Library Introduction: Books and Book
Reviews for Film and Video
The movie business can be learned from "just doing it", but that takes years
and the opportunity. Books can shorten that process. Studio training is dead.
Film schools require a rich daddy and may take longer than "just doing it" if
one can break into the system.
I feel that understanding the basics makes all the rest easier. I also feel
that entering the movie or video world is like entering a foreign country without
knowledge of the language or customs and no map. Not knowing the language is
a great handicap. For film I highly recommend Ira Konigsberg's "Complete Dictionary
of Film" for any beginner or intermediate film person.

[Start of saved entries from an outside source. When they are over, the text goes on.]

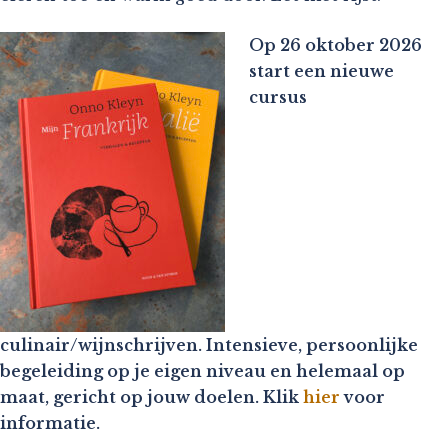
Op 26 oktober 2026
start een nieuwe
cursus
culinair/wijnschrijven. Intensieve, persoonlijke
begeleiding op je eigen niveau en helemaal op
maat, gericht op jouw doelen. Klik
hier
voor
informatie.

I am upset by authors who offer long lists of long out-of-print, impossible-to-find
books. Authors who create or repeat terms that are specific only to their own
region or personal taste also upset me. This is a disservice to people in other
areas and adds to the huge load of terms that a technician has to learn.
I feel that buying books too advanced for a reader is not wise. Material that
is not really understood is of little value other than to impress people on
the set, which can back-fire. Unfortunately in the motion picture business there
aren't enough basic books. Fortunately there are many on still photography that
are excellent and available. After all, motion picture photography is photography.
Regular bookstores often have the worst collection of film coffee table books
and catchy titles full of bogus information. In LA we have some good book sources,
Op Amp Books, Birns and Sawyer, Gordon Enterprises and a few others. Only Op
Amp also has still photo books which I feel are very useful for motion picture
photography and video. If the books are all sealed and you can't look inside,
There are often great used out-of-print titles in the used stores at bargain
prices. I highly recommend taking a lot of time when looking at books. Look
for material that you need to know now and not what would be nice to know someday.
In motion picture lighting if feel that mastery of existing lighting is better
than starting with "key, fill and kicker" stage lighting. Most beginners don't
start on a stage anyway and learning what existing light looks like will help
you make more believable light on a stage when you finally get there. Few movie
books talk about existing light, but the still writers fortunately do.
Almost all the information about still photography is useful if the limitation
of camera/shutter speed is factored in. The aspiring camera-person can learn
a lot from shooting stills at much less cost. Movie cameras today are much more
sophisticated, but the film is still exposed frame by frame. Many of the problems
are photographic problems that can be solved by basic knowledge.